What you have to do:
This task is to restate all of the entries exactly.

Raw data:
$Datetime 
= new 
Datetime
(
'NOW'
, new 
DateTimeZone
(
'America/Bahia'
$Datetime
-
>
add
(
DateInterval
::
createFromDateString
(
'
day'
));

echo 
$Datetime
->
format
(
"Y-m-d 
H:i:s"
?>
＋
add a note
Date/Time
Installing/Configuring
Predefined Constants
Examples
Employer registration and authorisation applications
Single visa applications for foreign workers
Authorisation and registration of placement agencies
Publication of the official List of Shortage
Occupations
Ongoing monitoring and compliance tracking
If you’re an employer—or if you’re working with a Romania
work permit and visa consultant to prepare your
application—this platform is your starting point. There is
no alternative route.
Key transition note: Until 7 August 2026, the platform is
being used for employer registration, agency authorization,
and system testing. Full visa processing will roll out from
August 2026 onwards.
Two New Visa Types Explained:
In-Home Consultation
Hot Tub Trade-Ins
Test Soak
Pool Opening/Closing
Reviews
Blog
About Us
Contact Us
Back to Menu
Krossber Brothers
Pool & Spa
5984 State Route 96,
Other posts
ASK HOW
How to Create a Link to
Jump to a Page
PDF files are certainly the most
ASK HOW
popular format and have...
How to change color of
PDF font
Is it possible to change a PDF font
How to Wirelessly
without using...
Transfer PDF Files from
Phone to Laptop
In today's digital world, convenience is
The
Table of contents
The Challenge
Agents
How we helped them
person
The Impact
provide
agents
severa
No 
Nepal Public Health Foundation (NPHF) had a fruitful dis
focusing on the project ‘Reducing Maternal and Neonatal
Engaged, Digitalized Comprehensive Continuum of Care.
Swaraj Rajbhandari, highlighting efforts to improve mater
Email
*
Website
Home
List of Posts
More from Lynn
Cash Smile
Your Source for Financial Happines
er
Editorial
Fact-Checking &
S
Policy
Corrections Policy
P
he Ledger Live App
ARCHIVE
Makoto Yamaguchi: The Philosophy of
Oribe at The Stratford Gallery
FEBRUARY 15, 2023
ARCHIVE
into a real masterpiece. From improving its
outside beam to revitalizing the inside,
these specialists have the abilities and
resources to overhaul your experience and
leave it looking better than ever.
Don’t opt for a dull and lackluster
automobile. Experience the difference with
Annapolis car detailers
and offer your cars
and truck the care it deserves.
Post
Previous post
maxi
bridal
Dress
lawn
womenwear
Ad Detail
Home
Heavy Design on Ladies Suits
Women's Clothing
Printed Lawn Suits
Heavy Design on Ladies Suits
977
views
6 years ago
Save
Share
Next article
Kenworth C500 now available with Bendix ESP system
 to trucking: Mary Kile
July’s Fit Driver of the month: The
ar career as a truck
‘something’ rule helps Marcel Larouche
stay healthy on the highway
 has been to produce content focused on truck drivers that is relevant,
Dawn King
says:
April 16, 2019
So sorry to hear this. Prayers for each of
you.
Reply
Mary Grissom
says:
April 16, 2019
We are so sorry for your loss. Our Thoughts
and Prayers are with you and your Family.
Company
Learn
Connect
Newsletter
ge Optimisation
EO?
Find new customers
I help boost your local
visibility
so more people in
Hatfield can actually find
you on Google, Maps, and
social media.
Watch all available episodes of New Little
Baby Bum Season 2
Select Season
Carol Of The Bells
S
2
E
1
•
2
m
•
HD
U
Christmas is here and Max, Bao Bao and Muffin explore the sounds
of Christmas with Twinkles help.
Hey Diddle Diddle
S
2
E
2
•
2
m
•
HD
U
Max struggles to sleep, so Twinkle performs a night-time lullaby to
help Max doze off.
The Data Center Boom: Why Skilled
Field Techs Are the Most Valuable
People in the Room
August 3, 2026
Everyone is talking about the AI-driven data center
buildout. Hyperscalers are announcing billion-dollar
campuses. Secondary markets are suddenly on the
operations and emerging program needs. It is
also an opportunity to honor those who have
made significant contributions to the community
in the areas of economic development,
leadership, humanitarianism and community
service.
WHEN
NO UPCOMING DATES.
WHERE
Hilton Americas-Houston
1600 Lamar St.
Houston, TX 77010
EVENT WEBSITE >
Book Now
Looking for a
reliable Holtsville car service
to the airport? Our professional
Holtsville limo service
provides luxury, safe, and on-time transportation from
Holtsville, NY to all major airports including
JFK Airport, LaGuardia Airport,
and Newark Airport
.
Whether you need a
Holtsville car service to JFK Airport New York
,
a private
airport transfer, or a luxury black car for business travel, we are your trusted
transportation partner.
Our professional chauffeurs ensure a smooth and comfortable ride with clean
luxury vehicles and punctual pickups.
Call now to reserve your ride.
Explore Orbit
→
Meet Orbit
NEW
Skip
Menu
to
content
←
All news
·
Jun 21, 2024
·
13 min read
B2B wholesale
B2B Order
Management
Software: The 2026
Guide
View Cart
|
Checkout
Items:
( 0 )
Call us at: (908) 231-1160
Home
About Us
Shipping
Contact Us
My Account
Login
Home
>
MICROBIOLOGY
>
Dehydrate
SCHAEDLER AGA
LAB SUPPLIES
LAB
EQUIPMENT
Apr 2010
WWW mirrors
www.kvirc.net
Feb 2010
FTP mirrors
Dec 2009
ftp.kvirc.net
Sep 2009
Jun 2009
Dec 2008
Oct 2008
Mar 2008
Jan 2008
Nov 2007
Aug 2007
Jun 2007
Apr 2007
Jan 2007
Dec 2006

Result:
$Datetime 
= new 
Datetime
(
'NOW'
, new 
DateTimeZone
(
'America/Bahia'
$Datetime
-
>
add
(
DateInterval
::
createFromDateString
(
'
day'
));

echo 
$Datetime
->
format
(
"Y-m-d 
H:i:s"
?>
＋
add a note
Date/Time
Installing/Configuring
Predefined Constants
Examples
Employer registration and authorisation applications
Single visa applications for foreign workers
Authorisation and registration of placement agencies
Publication of the official List of Shortage
Occupations
Ongoing monitoring and compliance tracking
If you’re an employer—or if you’re working with a Romania
work permit and visa consultant to prepare your
application—this platform is your starting point. There is
no alternative route.
Key transition note: Until 7 August 2026, the platform is
being used for employer registration, agency authorization,
and system testing. Full visa processing will roll out from
August 2026 onwards.
Two New Visa Types Explained:
In-Home Consultation
Hot Tub Trade-Ins
Test Soak
Pool Opening/Closing
Reviews
Blog
About Us
Contact Us
Back to Menu
Krossber Brothers
Pool & Spa
5984 State Route 96,
Other posts
ASK HOW
How to Create a Link to
Jump to a Page
PDF files are certainly the most
ASK HOW
popular format and have...
How to change color of
PDF font
Is it possible to change a PDF font
How to Wirelessly
without using...
Transfer PDF Files from
Phone to Laptop
In today's digital world, convenience is
The
Table of contents
The Challenge
Agents
How we helped them
person
The Impact
provide
agents
severa
No 
Nepal Public Health Foundation (NPHF) had a fruitful dis
focusing on the project ‘Reducing Maternal and Neonatal
Engaged, Digitalized Comprehensive Continuum of Care.
Swaraj Rajbhandari, highlighting efforts to improve mater
Email
*
Website
Home
List of Posts
More from Lynn
Cash Smile
Your Source for Financial Happines
er
Editorial
Fact-Checking &
S
Policy
Corrections Policy
P
he Ledger Live App
ARCHIVE
Makoto Yamaguchi: The Philosophy of
Oribe at The Stratford Gallery
FEBRUARY 15, 2023
ARCHIVE
into a real masterpiece. From improving its
outside beam to revitalizing the inside,
these specialists have the abilities and
resources to overhaul your experience and
leave it looking better than ever.
Don’t opt for a dull and lackluster
automobile. Experience the difference with
Annapolis car detailers
and offer your cars
and truck the care it deserves.
Post
Previous post
maxi
bridal
Dress
lawn
womenwear
Ad Detail
Home
Heavy Design on Ladies Suits
Women's Clothing
Printed Lawn Suits
Heavy Design on Ladies Suits
977
views
6 years ago
Save
Share
Next article
Kenworth C500 now available with Bendix ESP system
 to trucking: Mary Kile
July’s Fit Driver of the month: The
ar career as a truck
‘something’ rule helps Marcel Larouche
stay healthy on the highway
 has been to produce content focused on truck drivers that is relevant,
Dawn King
says:
April 16, 2019
So sorry to hear this. Prayers for each of
you.
Reply
Mary Grissom
says:
April 16, 2019
We are so sorry for your loss. Our Thoughts
and Prayers are with you and your Family.
Company
Learn
Connect
Newsletter
ge Optimisation
EO?
Find new customers
I help boost your local
visibility
so more people in
Hatfield can actually find
you on Google, Maps, and
social media.
Watch all available episodes of New Little
Baby Bum Season 2
Select Season
Carol Of The Bells
S
2
E
1
•
2
m
•
HD
U
Christmas is here and Max, Bao Bao and Muffin explore the sounds
of Christmas with Twinkles help.
Hey Diddle Diddle
S
2
E
2
•
2
m
•
HD
U
Max struggles to sleep, so Twinkle performs a night-time lullaby to
help Max doze off.
The Data Center Boom: Why Skilled
Field Techs Are the Most Valuable
People in the Room
August 3, 2026
Everyone is talking about the AI-driven data center
buildout. Hyperscalers are announcing billion-dollar
campuses. Secondary markets are suddenly on the
operations and emerging program needs. It is
also an opportunity to honor those who have
made significant contributions to the community
in the areas of economic development,
leadership, humanitarianism and community
service.
WHEN
NO UPCOMING DATES.
WHERE
Hilton Americas-Houston
1600 Lamar St.
Houston, TX 77010
EVENT WEBSITE >
Book Now
Looking for a
reliable Holtsville car service
to the airport? Our professional
Holtsville limo service
provides luxury, safe, and on-time transportation from
Holtsville, NY to all major airports including
JFK Airport, LaGuardia Airport,
and Newark Airport
.
Whether you need a
Holtsville car service to JFK Airport New York
,
a private
airport transfer, or a luxury black car for business travel, we are your trusted
transportation partner.
Our professional chauffeurs ensure a smooth and comfortable ride with clean
luxury vehicles and punctual pickups.
Call now to reserve your ride.
Explore Orbit
→
Meet Orbit
NEW
Skip
Menu
to
content
←
All news
·
Jun 21, 2024
·
13 min read
B2B wholesale
B2B Order
Management
Software: The 2026
Guide
View Cart
|
Checkout
Items:
( 0 )
Call us at: (908) 231-1160
Home
About Us
Shipping
Contact Us
My Account
Login
Home
>
MICROBIOLOGY
>
Dehydrate
SCHAEDLER AGA
LAB SUPPLIES
LAB
EQUIPMENT
Apr 2010
WWW mirrors
www.kvirc.net
Feb 2010
FTP mirrors
Dec 2009
ftp.kvirc.net
Sep 2009
Jun 2009
Dec 2008
Oct 2008
Mar 2008
Jan 2008
Nov 2007
Aug 2007
Jun 2007
Apr 2007
Jan 2007
Dec 2006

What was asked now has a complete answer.